SMU Yong Pung How School of Law
The law school building at the corner of Armenian Street and Stamford Road with the city skyline in the background. Between 2007 and 2016, the law school shared its premises with the School of Accountancy and School of Business at Stamford Road. | |
| Type | Law school |
|---|---|
| Established | 2007 |
Parent institution | Singapore Management University |
| Dean | Lee Pey Woan |
| Location | 55 Armenian Street , 1°17′43″N 103°50′56″E / 1.295367°N 103.848868°E |
| Campus | Urban |
| Colours | Purple |
| Website | law |
The SMU Yong Pung How School of Law, previously SMU School of Law, is one of the six schools within the Singapore Management University. It was set up as Singapore's second law school in 2007, 50 years after the NUS Faculty of Law and 10 years before SUSS School of Law.
The school offers a four-year undergraduate single Bachelor of Laws (LLB) degree programme and a double degree programme combining the law degree programme with one of SMU's existing non-law programmes. The school also offers a graduate Juris Doctor (JD) programme as well as a Master of Laws (LLM) programme.
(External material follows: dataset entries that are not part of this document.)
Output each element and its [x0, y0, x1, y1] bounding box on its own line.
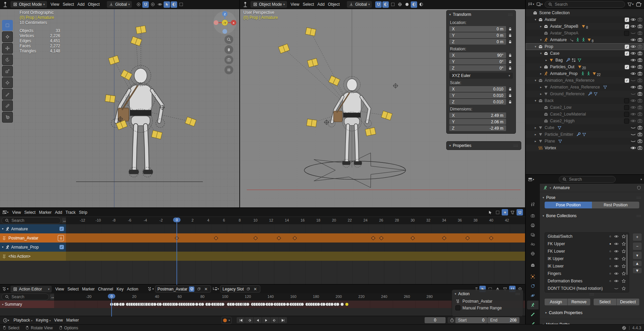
bone-collection-ik-lower[interactable]: IK Lower○	[545, 262, 629, 270]
outliner-row-scene-collection[interactable]: Scene Collection	[526, 9, 644, 16]
nla-track-2[interactable]	[66, 243, 525, 252]
bone-collection-deformation-bones[interactable]: Deformation Bones○	[545, 277, 629, 285]
rotation-mode-dropdown[interactable]: XYZ Euler▾	[449, 73, 513, 79]
snap-magnet-icon[interactable]	[142, 1, 149, 8]
lock-icon[interactable]	[507, 59, 513, 65]
visibility-eye-toggle[interactable]	[614, 256, 619, 261]
expand-chevron-icon[interactable]: ▾	[2, 227, 3, 230]
hide-eye-toggle[interactable]	[630, 84, 636, 90]
current-frame-field[interactable]: 0	[425, 317, 446, 323]
transform-field-location-x[interactable]: X0 m	[449, 26, 506, 32]
shading-material-icon[interactable]	[411, 1, 417, 8]
outliner-row-avatar-shapeb[interactable]: ▸Avatar_ShapeB8✓	[526, 23, 644, 30]
expand-chevron-icon[interactable]: ▾	[533, 45, 538, 48]
shading-solid-icon[interactable]	[404, 1, 410, 8]
play-reverse-button[interactable]	[254, 317, 262, 323]
hide-eye-toggle[interactable]	[630, 64, 636, 70]
solo-dot-toggle[interactable]: ○	[610, 250, 611, 253]
list-resize-grip[interactable]: ::::	[540, 292, 644, 296]
orientation-dropdown[interactable]: Global▾	[107, 1, 132, 8]
solo-dot-toggle[interactable]: ○	[610, 272, 611, 275]
current-frame-badge[interactable]: 0	[173, 218, 181, 222]
hide-eye-toggle[interactable]	[630, 98, 636, 103]
expand-chevron-icon[interactable]: ▸	[539, 25, 543, 28]
close-icon[interactable]: ✕	[203, 286, 209, 292]
bone-collection-fk-upper[interactable]: FK Upper●	[545, 240, 629, 248]
copy-icon[interactable]	[196, 286, 201, 292]
visibility-eye-toggle[interactable]	[614, 234, 619, 239]
outliner-row-prop[interactable]: ▾Prop✓	[526, 43, 644, 50]
lock-icon[interactable]	[507, 39, 513, 45]
deselect-button[interactable]: Deselect	[617, 299, 639, 305]
collection-checkbox[interactable]: ✓	[625, 24, 629, 29]
nav-grid-ortho-button[interactable]	[224, 66, 233, 74]
favorite-star-toggle[interactable]	[621, 234, 626, 239]
outliner-editor-icon[interactable]: ▾	[528, 1, 534, 7]
select-button[interactable]: Select	[594, 299, 616, 305]
nav-pan-button[interactable]	[224, 45, 233, 54]
transform-field-dimensions-y[interactable]: Y2.06 m	[449, 119, 506, 125]
nla-search-input[interactable]: Search	[1, 217, 61, 224]
solo-dot-toggle[interactable]: ○	[610, 257, 611, 260]
tool-select-box[interactable]	[2, 20, 13, 31]
expand-chevron-icon[interactable]: ▾	[2, 246, 3, 249]
proportional-edit-icon[interactable]	[149, 1, 156, 8]
transform-pivot-icon[interactable]	[135, 1, 142, 8]
nla-track-3[interactable]	[66, 252, 525, 261]
frame-start-field[interactable]: Start0	[455, 317, 487, 323]
outliner-row-particles-out[interactable]: ▸Particles_Out20✓	[526, 63, 644, 70]
hide-eye-toggle[interactable]	[630, 78, 636, 83]
remove-collection-button[interactable]: −	[633, 242, 642, 250]
assign-button[interactable]: Assign	[545, 299, 567, 305]
visibility-eye-toggle[interactable]	[614, 271, 619, 276]
nla-ruler[interactable]: -12-10-8-6-4-202468101214161820222426283…	[66, 217, 525, 224]
cursor-tool-icon[interactable]	[487, 209, 493, 215]
menu-add[interactable]: Add	[76, 1, 86, 7]
expand-chevron-icon[interactable]: ▾	[1, 304, 4, 305]
playhead[interactable]	[176, 222, 177, 285]
visibility-eye-toggle[interactable]	[614, 264, 619, 269]
tool-scale[interactable]	[2, 66, 13, 77]
summary-keyframe[interactable]	[336, 303, 339, 306]
nla-channel-postman-avatar[interactable]: Postman_Avatar	[0, 233, 66, 243]
properties-tab-collection[interactable]	[527, 261, 539, 270]
outliner-row-back[interactable]: ▾Back	[526, 97, 644, 104]
menu-view[interactable]: View	[10, 209, 23, 215]
slot-name-field[interactable]: Legacy Slot ✕	[220, 285, 260, 292]
menu-object[interactable]: Object	[326, 1, 341, 7]
action-panel-action-name[interactable]: Postman_Avatar	[462, 299, 493, 304]
hide-eye-toggle[interactable]	[630, 138, 636, 144]
action-id-icon[interactable]: ▾	[147, 286, 154, 292]
render-camera-toggle[interactable]	[637, 37, 643, 43]
collection-checkbox[interactable]: ✓	[625, 65, 629, 69]
menu-select[interactable]: Select	[66, 286, 80, 292]
add-collection-button[interactable]: +	[633, 233, 642, 241]
nla-channel-armature[interactable]: ▾Armature✓	[0, 224, 66, 233]
dope-empty-area[interactable]	[0, 308, 525, 316]
current-frame-badge[interactable]: 0	[108, 294, 115, 299]
hide-eye-toggle[interactable]	[630, 30, 636, 36]
outliner-row-avatar[interactable]: ▾Avatar✓	[526, 16, 644, 23]
move-up-button[interactable]: ▲	[633, 260, 642, 266]
hide-eye-toggle[interactable]	[630, 132, 636, 137]
nla-editor-icon[interactable]: ▾	[2, 209, 8, 215]
outliner-row-avatar-shapea[interactable]: Avatar_ShapeA	[526, 30, 644, 36]
hide-eye-toggle[interactable]	[630, 111, 636, 117]
hide-eye-toggle[interactable]	[630, 71, 636, 76]
gizmo-toggle-icon[interactable]	[164, 1, 170, 8]
properties-tab-output[interactable]	[527, 221, 539, 230]
render-camera-toggle[interactable]	[637, 98, 643, 103]
transform-field-location-z[interactable]: Z0 m	[449, 39, 506, 45]
render-camera-toggle[interactable]	[637, 17, 643, 22]
filter-funnel-icon[interactable]	[509, 209, 516, 215]
editor-type-icon[interactable]	[242, 1, 248, 8]
hide-eye-toggle[interactable]	[630, 17, 636, 22]
render-camera-toggle[interactable]	[637, 138, 643, 144]
favorite-star-toggle[interactable]	[621, 279, 626, 284]
collection-checkbox[interactable]	[624, 119, 629, 124]
collection-checkbox[interactable]: ✓	[625, 78, 629, 83]
properties-tab-object[interactable]	[527, 272, 539, 281]
menu-strip[interactable]: Strip	[77, 209, 89, 215]
outliner-row-case2-lowmaterial[interactable]: Case2_LowMaterial	[526, 111, 644, 118]
transform-field-rotation-x[interactable]: X90°	[449, 52, 506, 58]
The Dual LLM in Commercial Law, which confers LLM degrees from Queen Mary University of London and SMU, was launched in 2015. A PhD in Law, Commerce, and Technology was launched in 2021.
Prior to its establishment as a law school, the school was a department within the School of Business between 2000 and 2007. The school was known as the SMU School of Law until 2021, when it was renamed after former Chief Justice Yong Pung How.
Admission to the law programme is competitive: in the 2015 University Admissions Exercise, both the 10th and 90th percentile had an Indicative Grade Profile (of Singapore-Cambridge GCE A-Level qualifications) of AAA/A; approximately 1,300 applicants were shortlisted for an interview and a written test.
Since the launch of its international moots programme in 2011, the school has regularly featured in the championship final of the largest and most established international moot court competitions, such as the Jessup (2025 world champions), Vis East (3-time world champions), and International Criminal Court Moot (5-time world champions). The school also holds the world records for most international moot championship finals in a season and most international moot championships in a season.